What needs to be done —
The records below are to be copied exactly, with every picture left out.

Segment Start: Exercise material

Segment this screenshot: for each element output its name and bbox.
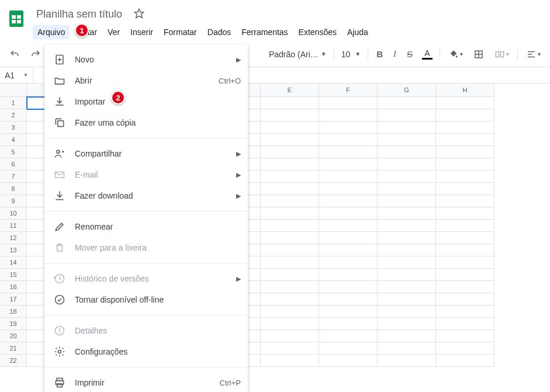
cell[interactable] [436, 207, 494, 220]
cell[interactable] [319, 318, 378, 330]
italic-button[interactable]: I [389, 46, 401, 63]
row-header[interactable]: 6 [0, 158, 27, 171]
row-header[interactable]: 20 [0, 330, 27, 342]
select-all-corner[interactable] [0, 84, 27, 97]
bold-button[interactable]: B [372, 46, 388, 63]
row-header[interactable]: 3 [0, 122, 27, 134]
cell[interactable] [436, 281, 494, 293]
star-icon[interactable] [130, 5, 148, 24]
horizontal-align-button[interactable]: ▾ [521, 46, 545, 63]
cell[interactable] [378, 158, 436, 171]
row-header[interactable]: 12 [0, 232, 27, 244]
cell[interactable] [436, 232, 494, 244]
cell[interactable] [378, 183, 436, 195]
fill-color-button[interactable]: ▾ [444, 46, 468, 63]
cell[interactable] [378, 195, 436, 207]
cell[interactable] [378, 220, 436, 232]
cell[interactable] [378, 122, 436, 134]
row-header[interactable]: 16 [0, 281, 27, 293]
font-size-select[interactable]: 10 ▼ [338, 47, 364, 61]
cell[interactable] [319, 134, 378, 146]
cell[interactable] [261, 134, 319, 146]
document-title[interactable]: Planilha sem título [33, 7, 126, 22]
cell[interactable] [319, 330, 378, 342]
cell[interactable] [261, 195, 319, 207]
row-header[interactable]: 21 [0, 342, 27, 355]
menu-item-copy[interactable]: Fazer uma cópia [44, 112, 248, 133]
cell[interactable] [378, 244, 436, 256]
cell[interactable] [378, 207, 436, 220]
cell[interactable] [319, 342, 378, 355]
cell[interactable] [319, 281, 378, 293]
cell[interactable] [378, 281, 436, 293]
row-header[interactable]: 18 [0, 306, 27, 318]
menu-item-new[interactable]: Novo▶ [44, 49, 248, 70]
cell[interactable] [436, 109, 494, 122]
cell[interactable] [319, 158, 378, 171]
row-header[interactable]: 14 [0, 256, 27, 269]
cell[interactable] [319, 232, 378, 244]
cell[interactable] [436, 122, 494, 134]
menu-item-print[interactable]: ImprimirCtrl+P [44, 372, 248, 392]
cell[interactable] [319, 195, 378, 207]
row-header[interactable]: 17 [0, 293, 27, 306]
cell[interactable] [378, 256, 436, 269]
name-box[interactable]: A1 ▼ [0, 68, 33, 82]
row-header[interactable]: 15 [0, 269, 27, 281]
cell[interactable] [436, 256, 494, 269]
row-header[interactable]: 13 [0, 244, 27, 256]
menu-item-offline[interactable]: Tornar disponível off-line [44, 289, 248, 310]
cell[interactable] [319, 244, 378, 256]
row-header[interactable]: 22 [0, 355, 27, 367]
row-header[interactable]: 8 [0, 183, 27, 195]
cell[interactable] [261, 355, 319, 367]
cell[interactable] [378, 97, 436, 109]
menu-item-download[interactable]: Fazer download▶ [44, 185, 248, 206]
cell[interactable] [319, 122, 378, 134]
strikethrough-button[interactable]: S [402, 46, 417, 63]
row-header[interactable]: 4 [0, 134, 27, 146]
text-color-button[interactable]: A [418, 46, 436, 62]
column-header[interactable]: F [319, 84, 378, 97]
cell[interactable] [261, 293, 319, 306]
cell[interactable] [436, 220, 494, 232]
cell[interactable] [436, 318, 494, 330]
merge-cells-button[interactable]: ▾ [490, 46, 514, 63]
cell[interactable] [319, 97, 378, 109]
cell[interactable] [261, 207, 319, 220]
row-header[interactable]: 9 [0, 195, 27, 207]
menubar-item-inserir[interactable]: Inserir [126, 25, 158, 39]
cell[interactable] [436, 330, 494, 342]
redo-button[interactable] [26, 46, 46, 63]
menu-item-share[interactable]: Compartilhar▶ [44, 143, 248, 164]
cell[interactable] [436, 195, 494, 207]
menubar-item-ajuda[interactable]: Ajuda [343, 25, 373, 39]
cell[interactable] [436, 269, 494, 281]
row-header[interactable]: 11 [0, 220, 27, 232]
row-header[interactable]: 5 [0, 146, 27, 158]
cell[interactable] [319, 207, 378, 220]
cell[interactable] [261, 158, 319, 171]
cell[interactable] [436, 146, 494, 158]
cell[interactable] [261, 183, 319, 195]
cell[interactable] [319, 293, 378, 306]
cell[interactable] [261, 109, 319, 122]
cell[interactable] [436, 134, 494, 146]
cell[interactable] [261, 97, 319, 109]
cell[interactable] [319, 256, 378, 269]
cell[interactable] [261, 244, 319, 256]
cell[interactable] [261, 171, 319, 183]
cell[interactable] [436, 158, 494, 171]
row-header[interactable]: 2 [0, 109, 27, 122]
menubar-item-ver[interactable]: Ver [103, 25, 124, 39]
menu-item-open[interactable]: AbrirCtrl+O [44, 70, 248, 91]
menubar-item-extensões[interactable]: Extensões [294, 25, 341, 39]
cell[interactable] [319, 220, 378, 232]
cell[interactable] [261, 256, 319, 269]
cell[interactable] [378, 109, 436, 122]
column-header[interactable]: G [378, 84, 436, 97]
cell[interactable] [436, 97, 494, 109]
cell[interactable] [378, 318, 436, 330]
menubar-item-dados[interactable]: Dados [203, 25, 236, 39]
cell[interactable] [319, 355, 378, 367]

Segment End: Exercise material

Answer box —
Segment this screenshot: for each element output its name and bbox.
cell[interactable] [436, 207, 494, 220]
cell[interactable] [319, 318, 378, 330]
italic-button[interactable]: I [389, 46, 401, 63]
row-header[interactable]: 6 [0, 158, 27, 171]
row-header[interactable]: 20 [0, 330, 27, 342]
select-all-corner[interactable] [0, 84, 27, 97]
bold-button[interactable]: B [372, 46, 388, 63]
row-header[interactable]: 3 [0, 122, 27, 134]
cell[interactable] [436, 281, 494, 293]
star-icon[interactable] [130, 5, 148, 24]
horizontal-align-button[interactable]: ▾ [521, 46, 545, 63]
cell[interactable] [378, 158, 436, 171]
row-header[interactable]: 12 [0, 232, 27, 244]
cell[interactable] [436, 232, 494, 244]
cell[interactable] [378, 183, 436, 195]
fill-color-button[interactable]: ▾ [444, 46, 468, 63]
cell[interactable] [378, 195, 436, 207]
cell[interactable] [378, 220, 436, 232]
cell[interactable] [378, 122, 436, 134]
row-header[interactable]: 16 [0, 281, 27, 293]
font-size-select[interactable]: 10 ▼ [338, 47, 364, 61]
cell[interactable] [319, 134, 378, 146]
cell[interactable] [261, 134, 319, 146]
document-title[interactable]: Planilha sem título [33, 7, 126, 22]
cell[interactable] [319, 330, 378, 342]
cell[interactable] [261, 195, 319, 207]
row-header[interactable]: 21 [0, 342, 27, 355]
menu-item-copy[interactable]: Fazer uma cópia [44, 112, 248, 133]
cell[interactable] [378, 244, 436, 256]
cell[interactable] [378, 207, 436, 220]
cell[interactable] [319, 342, 378, 355]
cell[interactable] [319, 281, 378, 293]
cell[interactable] [378, 281, 436, 293]
row-header[interactable]: 18 [0, 306, 27, 318]
menu-item-new[interactable]: Novo▶ [44, 49, 248, 70]
cell[interactable] [436, 109, 494, 122]
cell[interactable] [319, 158, 378, 171]
row-header[interactable]: 14 [0, 256, 27, 269]
cell[interactable] [319, 232, 378, 244]
cell[interactable] [436, 122, 494, 134]
menu-item-print[interactable]: ImprimirCtrl+P [44, 372, 248, 392]
cell[interactable] [319, 195, 378, 207]
row-header[interactable]: 17 [0, 293, 27, 306]
cell[interactable] [378, 256, 436, 269]
name-box[interactable]: A1 ▼ [0, 68, 33, 82]
row-header[interactable]: 15 [0, 269, 27, 281]
cell[interactable] [436, 256, 494, 269]
row-header[interactable]: 13 [0, 244, 27, 256]
menu-item-offline[interactable]: Tornar disponível off-line [44, 289, 248, 310]
cell[interactable] [319, 244, 378, 256]
row-header[interactable]: 22 [0, 355, 27, 367]
row-header[interactable]: 8 [0, 183, 27, 195]
cell[interactable] [261, 355, 319, 367]
cell[interactable] [378, 97, 436, 109]
menu-item-download[interactable]: Fazer download▶ [44, 185, 248, 206]
cell[interactable] [319, 122, 378, 134]
strikethrough-button[interactable]: S [402, 46, 417, 63]
row-header[interactable]: 4 [0, 134, 27, 146]
text-color-button[interactable]: A [418, 46, 436, 62]
column-header[interactable]: F [319, 84, 378, 97]
cell[interactable] [261, 293, 319, 306]
cell[interactable] [436, 220, 494, 232]
cell[interactable] [436, 318, 494, 330]
merge-cells-button[interactable]: ▾ [490, 46, 514, 63]
cell[interactable] [319, 97, 378, 109]
cell[interactable] [261, 207, 319, 220]
row-header[interactable]: 9 [0, 195, 27, 207]
menubar-item-inserir[interactable]: Inserir [126, 25, 158, 39]
cell[interactable] [436, 330, 494, 342]
redo-button[interactable] [26, 46, 46, 63]
menu-item-share[interactable]: Compartilhar▶ [44, 143, 248, 164]
cell[interactable] [436, 195, 494, 207]
menubar-item-ajuda[interactable]: Ajuda [343, 25, 373, 39]
cell[interactable] [436, 269, 494, 281]
row-header[interactable]: 11 [0, 220, 27, 232]
row-header[interactable]: 5 [0, 146, 27, 158]
cell[interactable] [319, 207, 378, 220]
cell[interactable] [261, 158, 319, 171]
cell[interactable] [436, 146, 494, 158]
cell[interactable] [261, 183, 319, 195]
cell[interactable] [319, 293, 378, 306]
cell[interactable] [261, 109, 319, 122]
cell[interactable] [436, 134, 494, 146]
cell[interactable] [261, 97, 319, 109]
cell[interactable] [319, 256, 378, 269]
cell[interactable] [261, 244, 319, 256]
cell[interactable] [261, 171, 319, 183]
cell[interactable] [436, 158, 494, 171]
row-header[interactable]: 2 [0, 109, 27, 122]
menubar-item-ver[interactable]: Ver [103, 25, 124, 39]
menu-item-open[interactable]: AbrirCtrl+O [44, 70, 248, 91]
menubar-item-extensões[interactable]: Extensões [294, 25, 341, 39]
cell[interactable] [319, 220, 378, 232]
cell[interactable] [261, 256, 319, 269]
cell[interactable] [378, 109, 436, 122]
column-header[interactable]: G [378, 84, 436, 97]
cell[interactable] [436, 97, 494, 109]
cell[interactable] [378, 318, 436, 330]
menubar-item-dados[interactable]: Dados [203, 25, 236, 39]
cell[interactable] [319, 355, 378, 367]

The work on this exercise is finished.